» Records supplied
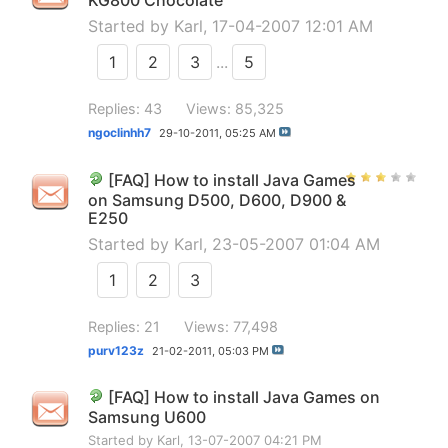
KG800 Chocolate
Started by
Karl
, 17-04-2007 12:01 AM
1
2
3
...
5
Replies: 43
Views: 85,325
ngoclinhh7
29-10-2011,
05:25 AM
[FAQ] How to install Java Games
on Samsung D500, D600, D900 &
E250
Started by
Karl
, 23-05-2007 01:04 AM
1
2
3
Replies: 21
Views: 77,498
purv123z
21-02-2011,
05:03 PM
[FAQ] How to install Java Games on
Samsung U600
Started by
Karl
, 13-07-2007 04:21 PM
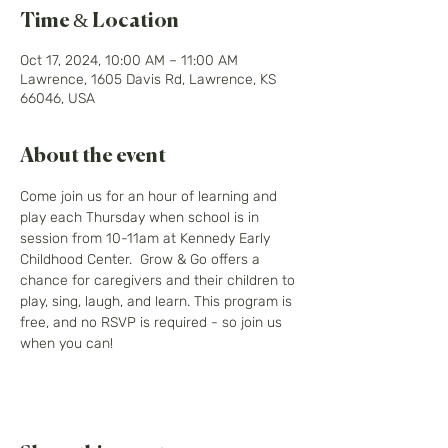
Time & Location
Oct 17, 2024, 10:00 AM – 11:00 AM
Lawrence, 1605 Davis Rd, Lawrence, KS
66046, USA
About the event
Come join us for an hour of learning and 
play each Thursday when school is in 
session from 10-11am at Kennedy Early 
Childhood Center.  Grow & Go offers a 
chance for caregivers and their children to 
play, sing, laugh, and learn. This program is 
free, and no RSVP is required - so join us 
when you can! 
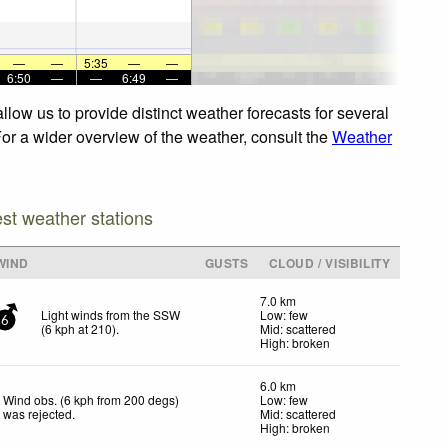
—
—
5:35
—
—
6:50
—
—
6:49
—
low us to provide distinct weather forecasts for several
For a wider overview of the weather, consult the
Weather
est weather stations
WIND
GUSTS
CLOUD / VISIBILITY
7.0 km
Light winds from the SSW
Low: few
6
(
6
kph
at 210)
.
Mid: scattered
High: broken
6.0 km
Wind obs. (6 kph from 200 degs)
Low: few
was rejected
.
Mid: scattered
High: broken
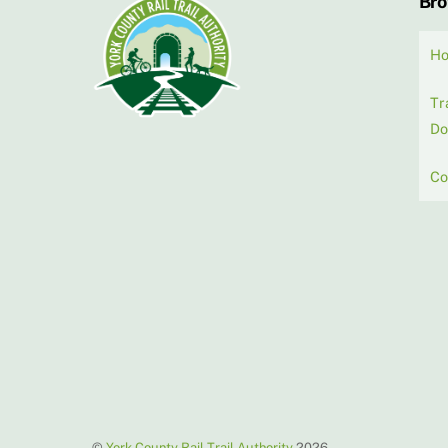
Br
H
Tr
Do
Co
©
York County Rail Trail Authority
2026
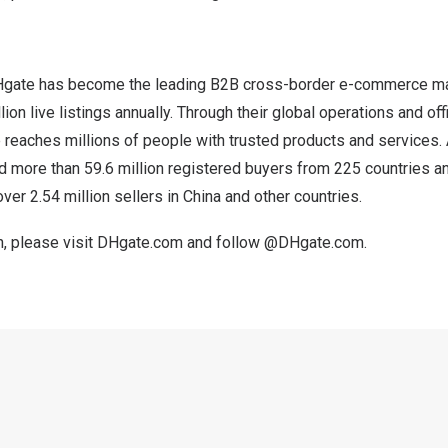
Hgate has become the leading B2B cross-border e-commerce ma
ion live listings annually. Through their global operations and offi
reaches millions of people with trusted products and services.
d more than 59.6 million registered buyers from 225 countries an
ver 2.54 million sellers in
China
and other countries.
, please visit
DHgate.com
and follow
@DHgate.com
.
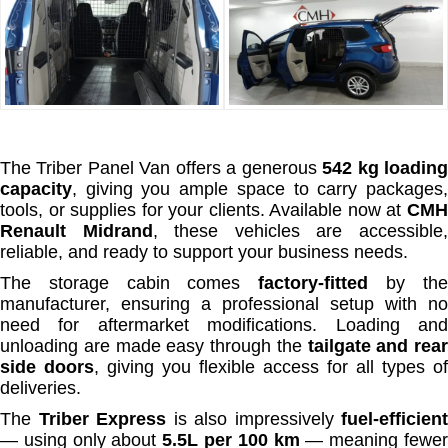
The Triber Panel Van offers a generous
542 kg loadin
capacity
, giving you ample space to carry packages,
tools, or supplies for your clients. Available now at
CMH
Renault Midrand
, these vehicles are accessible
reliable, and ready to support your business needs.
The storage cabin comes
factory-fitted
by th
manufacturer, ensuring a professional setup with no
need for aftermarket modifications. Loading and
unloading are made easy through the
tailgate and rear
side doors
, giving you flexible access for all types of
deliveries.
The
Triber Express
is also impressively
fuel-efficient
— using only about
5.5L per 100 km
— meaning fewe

--

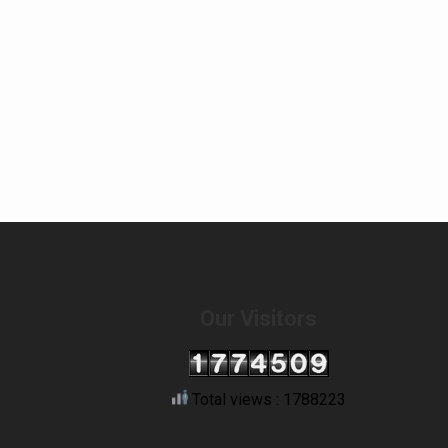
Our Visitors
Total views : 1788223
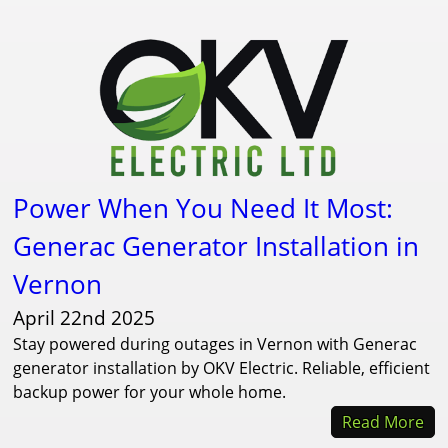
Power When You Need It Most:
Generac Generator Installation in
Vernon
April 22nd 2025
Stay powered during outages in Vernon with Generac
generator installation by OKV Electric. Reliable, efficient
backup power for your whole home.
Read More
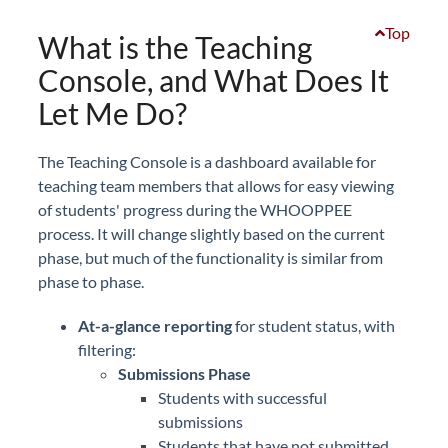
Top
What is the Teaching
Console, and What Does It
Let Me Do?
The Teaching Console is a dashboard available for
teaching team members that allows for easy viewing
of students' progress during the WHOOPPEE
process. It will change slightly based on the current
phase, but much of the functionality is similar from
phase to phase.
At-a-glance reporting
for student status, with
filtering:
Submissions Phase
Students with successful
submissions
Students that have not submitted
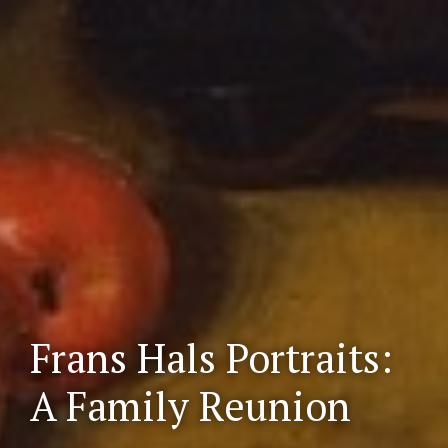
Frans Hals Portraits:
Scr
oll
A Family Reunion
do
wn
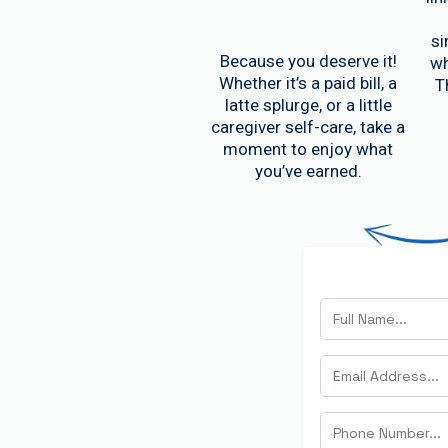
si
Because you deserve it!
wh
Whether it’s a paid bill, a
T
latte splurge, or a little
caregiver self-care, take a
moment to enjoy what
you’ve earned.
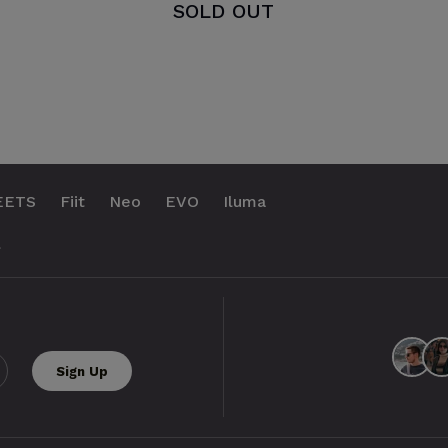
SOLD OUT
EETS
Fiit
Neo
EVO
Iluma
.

--

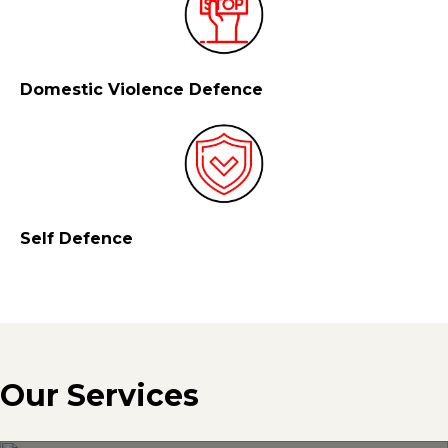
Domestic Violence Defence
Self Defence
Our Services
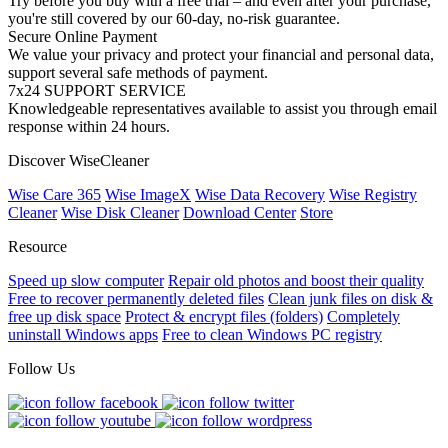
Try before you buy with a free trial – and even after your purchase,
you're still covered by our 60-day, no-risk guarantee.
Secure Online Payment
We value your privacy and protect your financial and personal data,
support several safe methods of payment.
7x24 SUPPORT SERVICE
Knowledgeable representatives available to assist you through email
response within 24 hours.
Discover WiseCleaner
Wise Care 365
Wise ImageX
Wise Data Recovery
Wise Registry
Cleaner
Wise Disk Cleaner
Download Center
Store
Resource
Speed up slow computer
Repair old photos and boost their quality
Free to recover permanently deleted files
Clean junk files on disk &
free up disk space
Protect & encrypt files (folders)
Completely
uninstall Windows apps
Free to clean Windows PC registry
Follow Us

» Exercise objective
State the number of lines in the preceding entries that include the word "from". Provide nothing else.

» Answer to this problem
5